[
https://issues.apache.org/jira/browse/HDFS-13677?page=com.atlassian.jira.plugin.system.issuetabpanels:comment-tabpanel&focusedCommentId=16827730#comment-16827730
]
Stephen O'Donnell commented on HDFS-13677:
------------------------------------------
Looking at the patch [~xuzq_zander] uploaded some time ago:
1. I wonder if we should change the addAll method as other parts of the code
may be using it and expecting it to simply replace the blockpool? It would be
worth a look around to see if its being used in any other places.

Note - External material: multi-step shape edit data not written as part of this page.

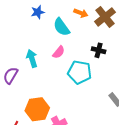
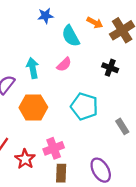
cyan pentagon: (80, 72) -> (84, 106), moved
orange hexagon: (37, 109) -> (33, 107), moved

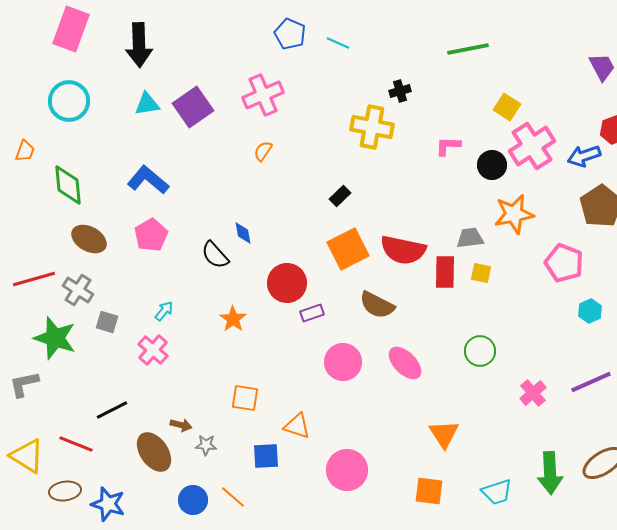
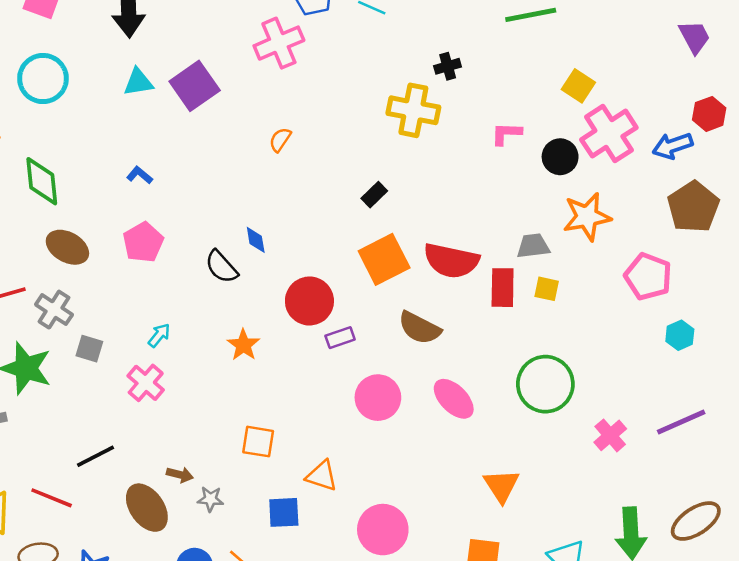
pink cross: (263, 95) -> (279, 43), moved
blue L-shape: (148, 180) -> (140, 175), size x0.5
green circle: (480, 351) -> (545, 384), size x1.5

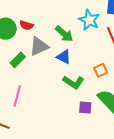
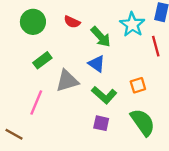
red semicircle: (26, 25) -> (72, 22), moved
gray triangle: (39, 46) -> (67, 81), moved
purple square: (85, 107) -> (101, 123), moved

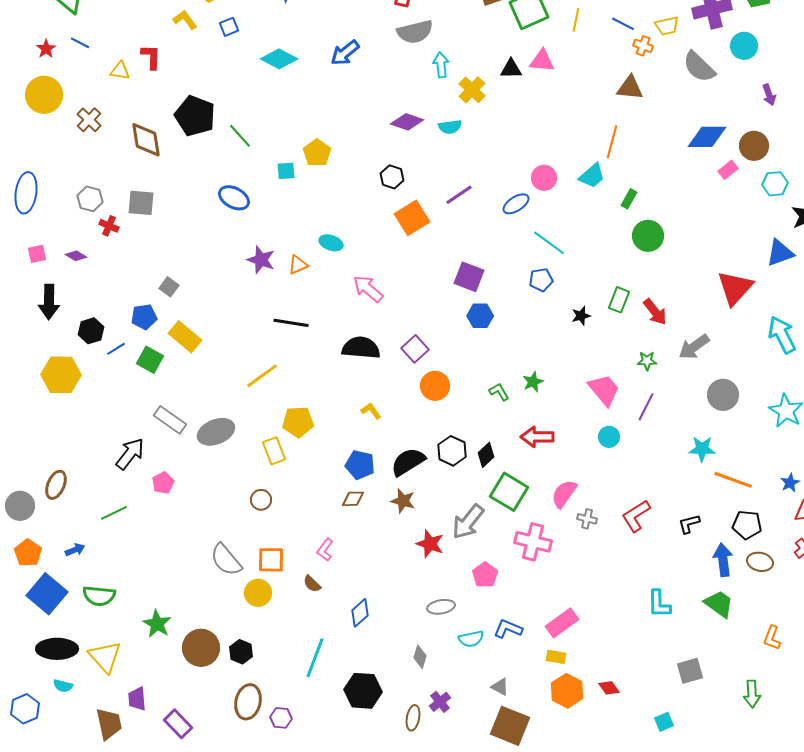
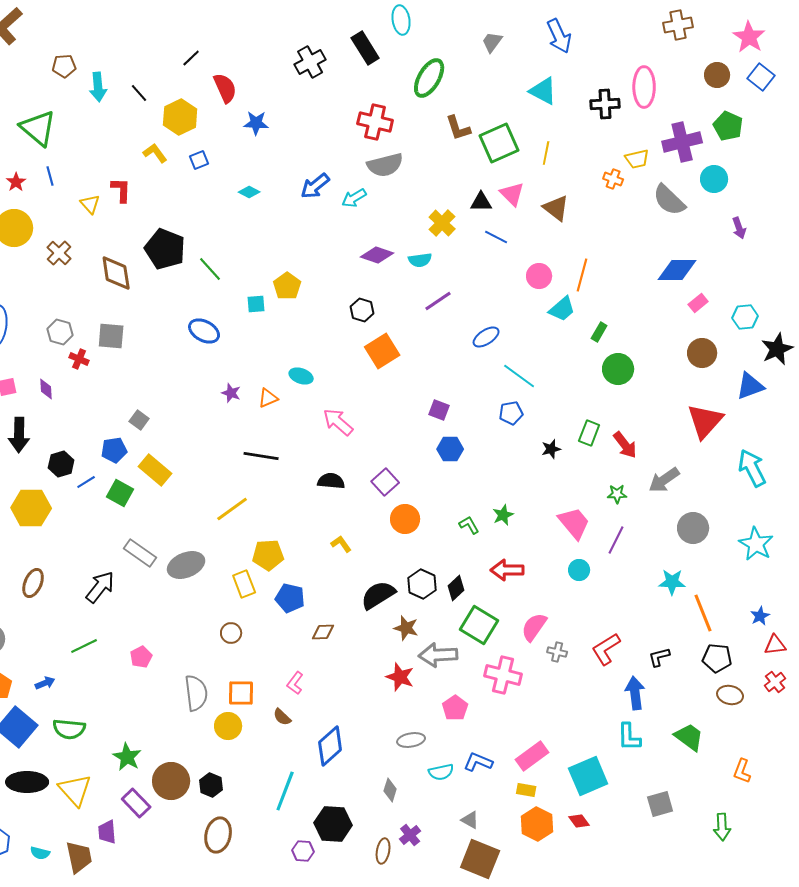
blue line: (623, 24) -> (496, 237), moved
blue line: (80, 43) -> (50, 176), turned 48
cyan diamond: (279, 59) -> (249, 192), size x0.6
pink triangle: (542, 61) -> (512, 194), turned 40
cyan arrow: (441, 65) -> (354, 198), moved, turned -115
yellow triangle: (120, 71) -> (90, 204), turned 40
brown triangle: (630, 88) -> (556, 208), moved, turned 32
brown circle: (754, 146) -> (702, 353), moved
pink circle: (544, 178) -> (539, 276), moved
purple line: (459, 195) -> (438, 301), moved
purple diamond: (76, 256) -> (46, 389), turned 55
purple star: (261, 260) -> (231, 393), size x0.7
purple square: (469, 277) -> (439, 410), size x0.7
black semicircle: (361, 348) -> (331, 481), size x0.7
blue pentagon: (360, 465) -> (290, 598), moved
orange line: (733, 480) -> (703, 613), turned 48
pink pentagon: (163, 483) -> (141, 657), moved
brown ellipse: (56, 485) -> (33, 583), moved
brown star: (403, 501) -> (406, 628), moved
gray arrow: (468, 522) -> (438, 655), turned 48
gray semicircle: (226, 560) -> (196, 693), turned -147
blue arrow: (723, 560) -> (635, 693), moved
blue diamond: (360, 613) -> (330, 746), size x1.4
cyan semicircle: (63, 686) -> (40, 853), moved
purple hexagon: (281, 718) -> (303, 851), moved
cyan square: (664, 722) -> (588, 776), moved, size x2.0
purple rectangle: (178, 724) -> (136, 803), moved

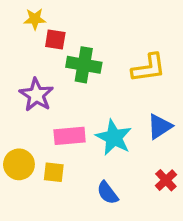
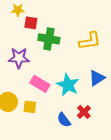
purple star: (36, 95) -> (19, 58), turned -30
pink rectangle: (70, 136) -> (40, 84), turned 36
red cross: (166, 180) -> (84, 112), moved

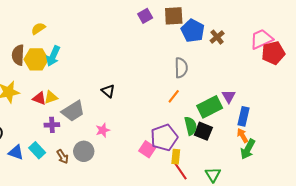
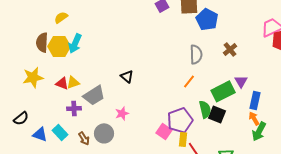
brown cross: (217, 37) -> (230, 49), moved
yellow rectangle: (176, 157) -> (183, 139), moved

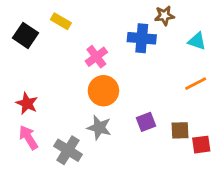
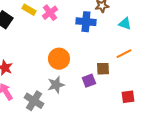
pink cross: (96, 57) -> (50, 13), moved
gray star: (99, 128) -> (56, 85), turned -30
brown square: (180, 130) -> (103, 69), moved

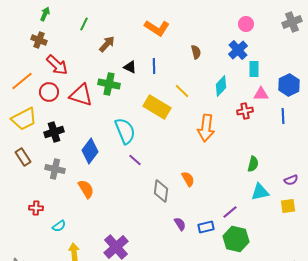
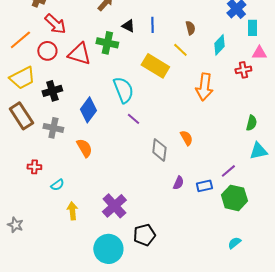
brown semicircle: (196, 52) -> (190, 28), moved
brown rectangle: (23, 157) -> (21, 116), size x1.5
purple semicircle: (180, 224) -> (178, 183), turned 56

Perhaps we
should add a new method "mergeAll" which does what we need here and better
describes its purpose?
2. Rather than the new method addAndNotReplace, we should just call the
existing method add:
{code}
ReplicaInfo add(String bpid, ReplicaInfo replicaInfo) {
checkBlockPool(bpid);
checkBlock(replicaInfo);
try (AutoCloseableLock l = lock.acquire()) {
FoldedTreeSet<ReplicaInfo> set = map.get(bpid);
if (set == null) {
// Add an entry for block pool if it does not exist already
set = new FoldedTreeSet<>();
map.put(bpid, set);
}
return set.addOrReplace(replicaInfo);
}
}
{code}
It handles adding the blockpool entry if it is needed and also puts the
required locking around the calls to make it threadsafe.

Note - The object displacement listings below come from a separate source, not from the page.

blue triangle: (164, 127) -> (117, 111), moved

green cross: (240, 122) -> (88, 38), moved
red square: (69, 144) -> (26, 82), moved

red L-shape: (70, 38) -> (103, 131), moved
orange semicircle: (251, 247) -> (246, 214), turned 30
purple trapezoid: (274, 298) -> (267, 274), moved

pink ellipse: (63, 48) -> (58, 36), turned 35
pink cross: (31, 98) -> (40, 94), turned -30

> Dynamic refresh Disk configuration results in overwriting VolumeMap
> -------------------------------------------------------------------
>
> Key: HDFS-13677
> URL: https://issues.apache.org/jira/browse/HDFS-13677
> Project: Hadoop HDFS
> Issue Type: Bug
> Affects Versions: 2.6.0, 3.0.0
> Reporter: xuzq
> Priority: Major
> Attachments:
> 0001-fix-the-bug-of-the-refresh-disk-configuration.patch,
> image-2018-06-14-13-05-54-354.png, image-2018-06-14-13-10-24-032.png
>
>
> When I added a new disk by dynamically refreshing the configuration, an
> exception "FileNotFound while finding block" was caused.
>
> The steps are as follows:
> 1.Change the hdfs-site.xml of DataNode to add a new disk.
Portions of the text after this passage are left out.